# unsuccessful try with ICs



## byte-tech (Nov 1, 2014)

Good day!

Disclaimer: My English is much better than my ability to whistle a full song underwater without an O2 tank. Said so sorry for the wall of text, i wanted to give details of what i made.

I had 1.3 kg. of mixed chips from 6 legs to bga's chips so i started as per Patnor free guide (thank you!) and incinerated, removed magnetic s, copper wires etc. all according the book until the panning stage. First off, i never panned in my life so didn't expect to see gold wires at my first try (and think still didn't see a single one in this process), removed lot of ash by gravity using a container inside another bigger one pouring water, slowly, long story short, i ended with a concentrate of ash, some unburned little pieces of chips, shattered wafers and some little copper wires.

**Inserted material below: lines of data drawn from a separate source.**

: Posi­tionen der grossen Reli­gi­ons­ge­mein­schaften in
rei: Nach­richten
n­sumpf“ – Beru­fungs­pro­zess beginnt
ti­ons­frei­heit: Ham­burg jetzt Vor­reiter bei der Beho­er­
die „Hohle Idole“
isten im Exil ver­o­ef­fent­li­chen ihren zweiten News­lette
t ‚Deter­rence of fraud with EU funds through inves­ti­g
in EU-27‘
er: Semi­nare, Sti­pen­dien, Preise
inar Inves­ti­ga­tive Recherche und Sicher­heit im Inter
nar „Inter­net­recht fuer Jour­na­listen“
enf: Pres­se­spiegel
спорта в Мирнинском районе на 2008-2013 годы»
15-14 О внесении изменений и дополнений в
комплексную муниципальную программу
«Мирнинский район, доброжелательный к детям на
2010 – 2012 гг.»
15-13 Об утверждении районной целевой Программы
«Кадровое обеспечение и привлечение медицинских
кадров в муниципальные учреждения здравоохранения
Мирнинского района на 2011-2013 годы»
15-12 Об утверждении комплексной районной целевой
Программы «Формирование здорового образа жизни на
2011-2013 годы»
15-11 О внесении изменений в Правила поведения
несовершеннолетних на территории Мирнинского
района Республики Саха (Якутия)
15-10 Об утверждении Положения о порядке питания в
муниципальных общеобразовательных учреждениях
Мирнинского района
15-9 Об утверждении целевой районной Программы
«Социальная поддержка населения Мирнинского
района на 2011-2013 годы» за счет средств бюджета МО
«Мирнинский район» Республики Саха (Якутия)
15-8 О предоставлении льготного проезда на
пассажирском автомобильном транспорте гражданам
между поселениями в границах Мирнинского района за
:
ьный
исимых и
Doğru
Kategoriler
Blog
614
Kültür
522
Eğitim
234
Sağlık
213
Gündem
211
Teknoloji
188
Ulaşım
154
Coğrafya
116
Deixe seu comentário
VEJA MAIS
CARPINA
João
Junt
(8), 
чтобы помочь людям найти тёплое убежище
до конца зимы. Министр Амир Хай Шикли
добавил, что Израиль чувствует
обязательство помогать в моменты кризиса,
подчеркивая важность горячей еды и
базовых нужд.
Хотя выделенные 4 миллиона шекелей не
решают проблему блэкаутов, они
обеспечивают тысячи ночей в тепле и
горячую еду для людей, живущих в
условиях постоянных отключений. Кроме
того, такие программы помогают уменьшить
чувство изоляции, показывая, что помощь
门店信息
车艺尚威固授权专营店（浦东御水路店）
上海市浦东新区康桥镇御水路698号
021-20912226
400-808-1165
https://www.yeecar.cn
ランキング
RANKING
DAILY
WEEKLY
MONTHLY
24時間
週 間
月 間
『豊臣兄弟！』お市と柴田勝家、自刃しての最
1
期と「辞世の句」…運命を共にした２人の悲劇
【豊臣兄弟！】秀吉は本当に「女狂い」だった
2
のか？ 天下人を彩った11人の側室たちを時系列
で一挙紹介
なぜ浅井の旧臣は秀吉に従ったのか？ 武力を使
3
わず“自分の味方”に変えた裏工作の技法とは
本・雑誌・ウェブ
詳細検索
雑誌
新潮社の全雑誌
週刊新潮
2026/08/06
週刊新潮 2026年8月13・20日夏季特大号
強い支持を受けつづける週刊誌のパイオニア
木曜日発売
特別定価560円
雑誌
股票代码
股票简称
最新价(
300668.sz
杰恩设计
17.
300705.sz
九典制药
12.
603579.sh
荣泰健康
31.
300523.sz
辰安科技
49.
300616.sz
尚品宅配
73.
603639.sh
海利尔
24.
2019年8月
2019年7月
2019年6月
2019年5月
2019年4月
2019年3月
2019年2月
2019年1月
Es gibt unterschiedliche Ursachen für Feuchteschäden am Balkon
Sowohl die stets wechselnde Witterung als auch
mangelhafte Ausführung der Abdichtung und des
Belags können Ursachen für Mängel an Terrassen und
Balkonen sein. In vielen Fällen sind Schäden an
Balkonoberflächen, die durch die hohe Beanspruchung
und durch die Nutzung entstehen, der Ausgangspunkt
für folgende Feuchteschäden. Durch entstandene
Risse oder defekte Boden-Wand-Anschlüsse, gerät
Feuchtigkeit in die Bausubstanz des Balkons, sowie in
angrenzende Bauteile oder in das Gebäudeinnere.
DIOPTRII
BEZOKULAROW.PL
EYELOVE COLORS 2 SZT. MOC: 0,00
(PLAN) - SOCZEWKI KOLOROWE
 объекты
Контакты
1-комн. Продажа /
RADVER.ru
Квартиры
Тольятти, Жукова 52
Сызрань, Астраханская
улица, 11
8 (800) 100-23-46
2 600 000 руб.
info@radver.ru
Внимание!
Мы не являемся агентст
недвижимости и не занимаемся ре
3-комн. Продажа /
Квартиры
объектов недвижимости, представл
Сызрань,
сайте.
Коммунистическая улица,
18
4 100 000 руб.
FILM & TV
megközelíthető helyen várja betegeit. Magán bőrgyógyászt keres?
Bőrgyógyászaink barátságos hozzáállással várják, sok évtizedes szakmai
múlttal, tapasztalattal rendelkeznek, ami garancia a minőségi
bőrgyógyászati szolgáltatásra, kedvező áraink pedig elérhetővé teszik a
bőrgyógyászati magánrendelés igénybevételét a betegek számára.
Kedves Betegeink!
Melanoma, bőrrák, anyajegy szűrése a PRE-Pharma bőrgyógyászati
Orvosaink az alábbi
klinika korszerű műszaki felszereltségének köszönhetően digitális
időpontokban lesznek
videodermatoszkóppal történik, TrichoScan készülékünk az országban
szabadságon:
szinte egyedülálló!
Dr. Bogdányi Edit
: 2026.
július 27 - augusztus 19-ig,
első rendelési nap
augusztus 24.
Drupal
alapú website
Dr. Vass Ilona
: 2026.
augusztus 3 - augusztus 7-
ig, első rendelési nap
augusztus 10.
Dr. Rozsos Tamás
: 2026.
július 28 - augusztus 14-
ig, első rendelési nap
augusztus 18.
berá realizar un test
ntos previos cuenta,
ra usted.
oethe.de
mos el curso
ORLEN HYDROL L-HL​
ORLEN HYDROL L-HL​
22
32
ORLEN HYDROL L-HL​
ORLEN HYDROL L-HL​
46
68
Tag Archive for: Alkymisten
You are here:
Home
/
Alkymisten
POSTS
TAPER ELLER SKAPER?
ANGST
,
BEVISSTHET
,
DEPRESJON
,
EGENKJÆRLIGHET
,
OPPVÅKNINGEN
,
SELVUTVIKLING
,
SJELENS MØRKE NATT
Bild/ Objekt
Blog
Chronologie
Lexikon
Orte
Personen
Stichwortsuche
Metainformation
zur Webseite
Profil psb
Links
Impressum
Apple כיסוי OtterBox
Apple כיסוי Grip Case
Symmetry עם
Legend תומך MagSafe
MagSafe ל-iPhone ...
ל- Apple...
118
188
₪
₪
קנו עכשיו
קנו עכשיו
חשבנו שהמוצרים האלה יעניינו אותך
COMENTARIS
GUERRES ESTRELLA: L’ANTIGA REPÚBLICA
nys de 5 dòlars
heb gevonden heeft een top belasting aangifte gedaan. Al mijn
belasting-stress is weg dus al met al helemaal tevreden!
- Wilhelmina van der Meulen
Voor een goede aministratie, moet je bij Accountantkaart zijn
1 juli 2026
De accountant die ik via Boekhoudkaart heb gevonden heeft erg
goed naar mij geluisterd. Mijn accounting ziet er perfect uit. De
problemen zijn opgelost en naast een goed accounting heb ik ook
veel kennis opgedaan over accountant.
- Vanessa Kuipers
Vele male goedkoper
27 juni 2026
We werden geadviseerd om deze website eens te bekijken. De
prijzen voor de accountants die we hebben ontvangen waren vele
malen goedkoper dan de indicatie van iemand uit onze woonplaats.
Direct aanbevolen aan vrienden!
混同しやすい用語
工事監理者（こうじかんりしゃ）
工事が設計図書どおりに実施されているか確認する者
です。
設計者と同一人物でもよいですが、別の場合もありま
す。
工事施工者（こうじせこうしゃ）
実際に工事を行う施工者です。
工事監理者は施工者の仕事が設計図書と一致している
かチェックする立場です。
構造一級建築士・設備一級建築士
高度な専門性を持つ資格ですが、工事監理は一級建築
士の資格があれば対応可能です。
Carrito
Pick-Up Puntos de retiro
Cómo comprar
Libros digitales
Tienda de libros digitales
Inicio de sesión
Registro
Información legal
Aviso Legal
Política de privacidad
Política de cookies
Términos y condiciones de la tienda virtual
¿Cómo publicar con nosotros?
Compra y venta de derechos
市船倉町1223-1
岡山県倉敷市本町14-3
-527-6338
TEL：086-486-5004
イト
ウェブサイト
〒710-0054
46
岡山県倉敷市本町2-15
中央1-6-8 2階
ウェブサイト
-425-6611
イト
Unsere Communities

Non canonical procedures: the problems start...

Ready to process my concentrate i decided no to treat it with my hard to come nitric, and used HCL, a pinch of H2O2 and an air pump for one week. After that cleaned, rinsed and carefully decanting to another container. now everything was ready to dissolve the PMs. Too a sample of the concentrate with a spoon, put in in a glass vessel covering with HCL, added two drops of HNO3, slightly heated and tested with stannous chloride and got a weak positive. i was ready to go!
As my concentrate was still too much for my glass vessels i used the same plastic little bucket with a good thickness, poured HCL and add HNO3 with a dropper, got no color change, no fizzling and no bubbles. after this and thinking that i could not use heat on the plastic container decided to make my AR at 2:1 ratio, so poured more HNO3, more than was needed. Now got a yellow solution, fizzling, and bubbles form here and there.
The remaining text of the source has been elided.